Vorotnikov A V, Marston S B, Huber P A
Laboratory of Cell Motility, Institute of Experimental Cardiology, Russian Cardiology Research Centre, Moscow.
Biochem J. 1997 Nov 15;328 ( Pt 1)(Pt 1):211-8. doi: 10.1042/bj3280211.

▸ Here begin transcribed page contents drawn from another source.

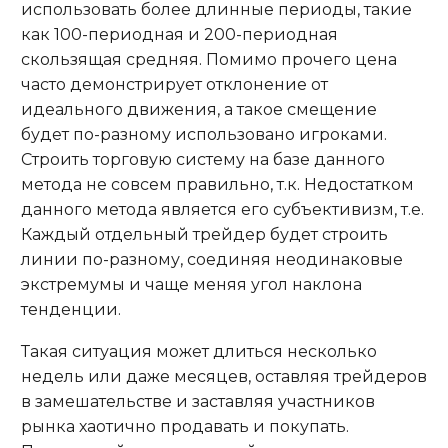
использовать более длинные периоды, такие
как 100-периодная и 200-периодная
скользящая средняя. Помимо прочего цена
часто демонстрирует отклонение от
идеального движения, а такое смещение
будет по-разному использовано игроками.
Строить торговую систему на базе данного
метода не совсем правильно, т.к. Недостатком
данного метода является его субъективизм, т.е.
Каждый отдельный трейдер будет строить
линии по-разному, соединяя неодинаковые
экстремумы и чаще меняя угол наклона
тенденции.
Такая ситуация может длиться несколько
недель или даже месяцев, оставляя трейдеров
в замешательстве и заставляя участников
рынка хаотично продавать и покупать.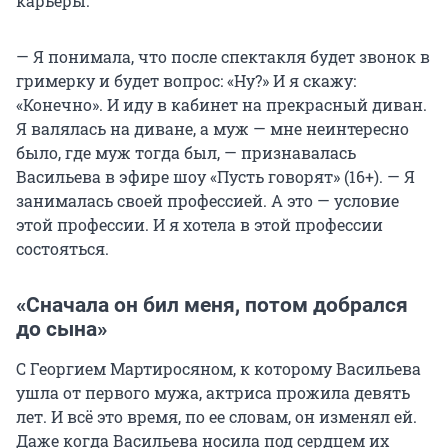
карьеры.
— Я понимала, что после спектакля будет звонок в
гримерку и будет вопрос: «Ну?» И я скажу:
«Конечно». И иду в кабинет на прекрасный диван.
Я валялась на диване, а муж — мне неинтересно
было, где муж тогда был, — признавалась
Васильева в эфире шоу «Пусть говорят» (16+). — Я
занималась своей профессией. А это — условие
этой профессии. И я хотела в этой профессии
состояться.
«Сначала он бил меня, потом добрался
до сына»
С Георгием Мартиросяном, к которому Васильева
ушла от первого мужа, актриса прожила девять
лет. И всё это время, по ее словам, он изменял ей.
Даже когда Васильева носила под сердцем их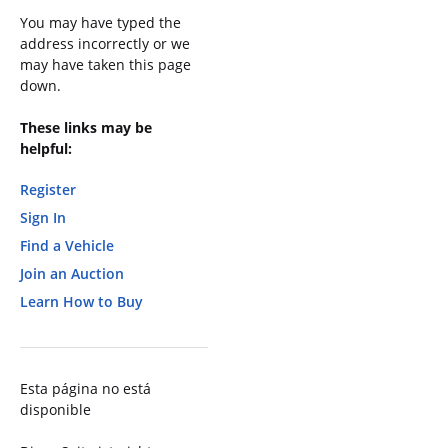
You may have typed the
address incorrectly or we
may have taken this page
down.
These links may be
helpful:
Register
Sign In
Find a Vehicle
Join an Auction
Learn How to Buy
Esta página no está
disponible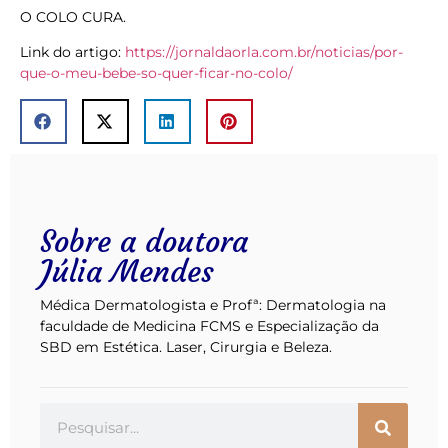
O COLO CURA.
Link do artigo:
https://jornaldaorla.com.br/noticias/por-
que-o-meu-bebe-so-quer-ficar-no-colo/
Sobre a doutora
Júlia Mendes
Médica Dermatologista e Profª: Dermatologia na
faculdade de Medicina FCMS e Especialização da
SBD em Estética. Laser, Cirurgia e Beleza.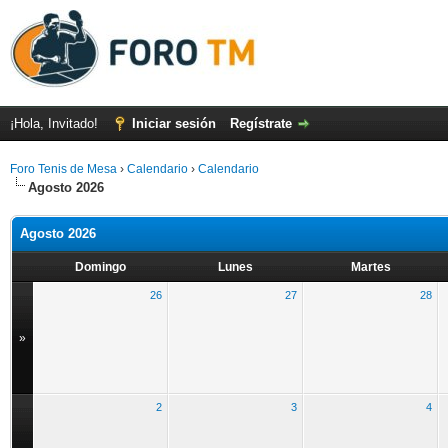
¡Hola, Invitado!
Iniciar sesión
Regístrate
Foro Tenis de Mesa
›
Calendario
›
Calendario
Agosto 2026
Agosto 2026
Domingo
Lunes
Martes
26
27
28
»
2
3
4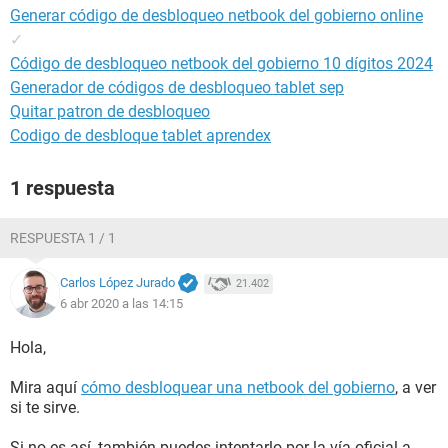
Generar código de desbloqueo netbook del gobierno online
✓
Código de desbloqueo netbook del gobierno 10 dígitos 2024
Generador de códigos de desbloqueo tablet sep
Quitar patron de desbloqueo
Codigo de desbloque tablet aprendex
1 respuesta
RESPUESTA 1 / 1
Carlos López Jurado
21.402
6 abr 2020 a las 14:15
Hola,
Mira aquí
cómo desbloquear una netbook del gobierno
, a ver
si te sirve.
Si no es así, también puedes intentarlo por la vía oficial a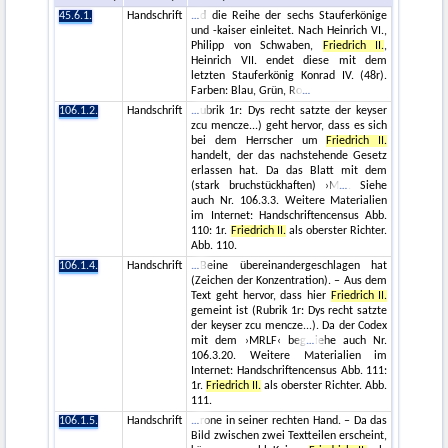
45.6.1.
Handschrift
d die Reihe der sechs Stauferkönige
und -kaiser einleitet. Nach Heinrich VI.,
Philipp von Schwaben,
Friedrich II.
,
Heinrich VII. endet diese mit dem
letzten Stauferkönig Konrad IV. (48r).
Farben: Blau, Grün, Ro
106.1.2.
Handschrift
ubrik 1r: Dys recht satzte der keyser
zcu mencze...) geht hervor, dass es sich
bei dem Herrscher um
Friedrich II.
handelt, der das nachstehende Gesetz
erlassen hat. Da das Blatt mit dem
(stark bruchstückhaften) ›M
. Siehe
auch Nr. 106.3.3. Weitere Materialien
im Internet: Handschriftencensus Abb.
110: 1r.
Friedrich II.
als oberster Richter.
Abb. 110.
106.1.4.
Handschrift
Beine übereinandergeschlagen hat
(Zeichen der Konzentration). – Aus dem
Text geht hervor, dass hier
Friedrich II.
gemeint ist (Rubrik 1r: Dys recht satzte
der keyser zcu mencze...). Da der Codex
mit dem ›MRLF‹ beg
iehe auch Nr.
106.3.20. Weitere Materialien im
Internet: Handschriftencensus Abb. 111:
1r.
Friedrich II.
als oberster Richter. Abb.
111.
106.1.5.
Handschrift
rone in seiner rechten Hand. – Da das
Bild zwischen zwei Textteilen erscheint,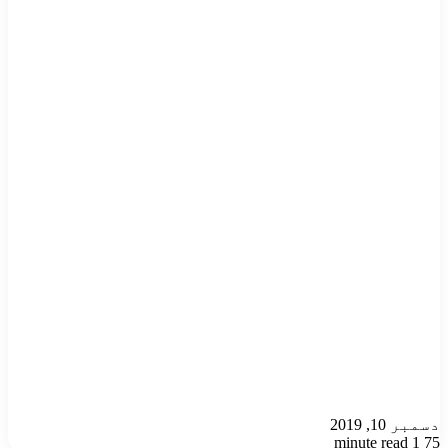
دسمبر 10, 2019
1 minute read
75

Caldesmon interaction with smooth muscle myosin and its ability to cross-link actin filaments to myosin were investigated by the use of several bacterially expressed myosin-binding fragments of caldesmon. We have confirmed the presence of two functionally different myosin-binding sites located in domains 1 and 3/4a of caldesmon. The binding of the C-terminal site is highly sensitive to ionic strength and hardly participates in acto-myosin cross-linking, while the N-terminal binding site is relatively independent of ionic strength and apparently contains two separate myosin contact regions within residues 1-28 and 29-128 of chicken gizzard caldesmon. Both these N-terminal sub-sites are involved in the interaction with myosin and are predominantly responsible for the caldesmon-mediated high-affinity cross-linking of actin and myosin filaments, without affecting the affinity of direct acto-myosin interaction. Binding of caldesmon and its fragments to myosin or rod filaments revealed affinity in the micromolar range. We determined various stoichiometries at maximal binding, which depended on the ionic strength and the concentration of Mg2+ ions. At 30 mM NaCl and 1 mM Mg2+ the maximum stoichiometry was 4 moles of caldesmon (or caldesmon fragment) per mole of myosin. At 130 mM NaCl/1 mM Mg2+, or at 30 mM NaCl/5mM Mg2+ it decreased to about two caldesmon molecules bound per myosin, while remaining 4:1 for individual caldesmon fragments, suggesting that all binding sequences on myosin were still fully capable of interaction. A further increase in the Mg2+ concentration led to a substantial decrease in both the affinity and maximum stoichiometry of caldesmon and the fragments binding to myosin. We suggest that caldesmon-myosin interaction varies according to the conformation of caldesmon in solution, that caldesmon-binding sites on myosin are not well defined and that their accessibility is determined by spatial organization and is blocked by divalent cations like Mg2+.
利用几种细菌表达的钙调蛋白的肌球蛋白结合片段,研究了钙调蛋白与平滑肌肌球蛋白的相互作用及其将肌动蛋白丝交联到肌球蛋白的能力。我们已经证实,在钙调蛋白的结构域1和3/4a中存在两个功能不同的肌球蛋白结合位点。C末端位点的结合对离子强度高度敏感,几乎不参与肌动蛋白-肌球蛋白交联,而N末端结合位点相对独立于离子强度,并且在鸡胃钙调蛋白的1-28和29-128位残基内显然包含两个独立的肌球蛋白接触区域。这两个N末端亚位点都参与与肌球蛋白的相互作用,并且主要负责钙调蛋白介导的肌动蛋白和肌球蛋白丝的高亲和力交联,而不影响直接肌动蛋白-肌球蛋白相互作用的亲和力。钙调蛋白及其片段与肌球蛋白或杆状丝的结合显示出微摩尔范围内的亲和力。我们确定了最大结合时的各种化学计量比,这取决于离子强度和Mg2+离子的浓度。在30 mM NaCl和1 mM Mg2+条件下,最大化学计量比为每摩尔肌球蛋白4摩尔钙调蛋白(或钙调蛋白片段)。在130 mM NaCl/1 mM Mg2+或30 mM NaCl/5 mM Mg2+条件下,它降至每分子肌球蛋白约结合两个钙调蛋白分子,而单个钙调蛋白片段仍为4:1,这表明肌球蛋白上的所有结合序列仍完全能够相互作用。Mg2+浓度的进一步增加导致钙调蛋白及其片段与肌球蛋白结合的亲和力和最大化学计量比大幅下降。我们认为,钙调蛋白-肌球蛋白相互作用根据溶液中钙调蛋白的构象而变化,肌球蛋白上的钙调蛋白结合位点不明确,其可及性由空间组织决定,并被Mg2+等二价阳离子阻断。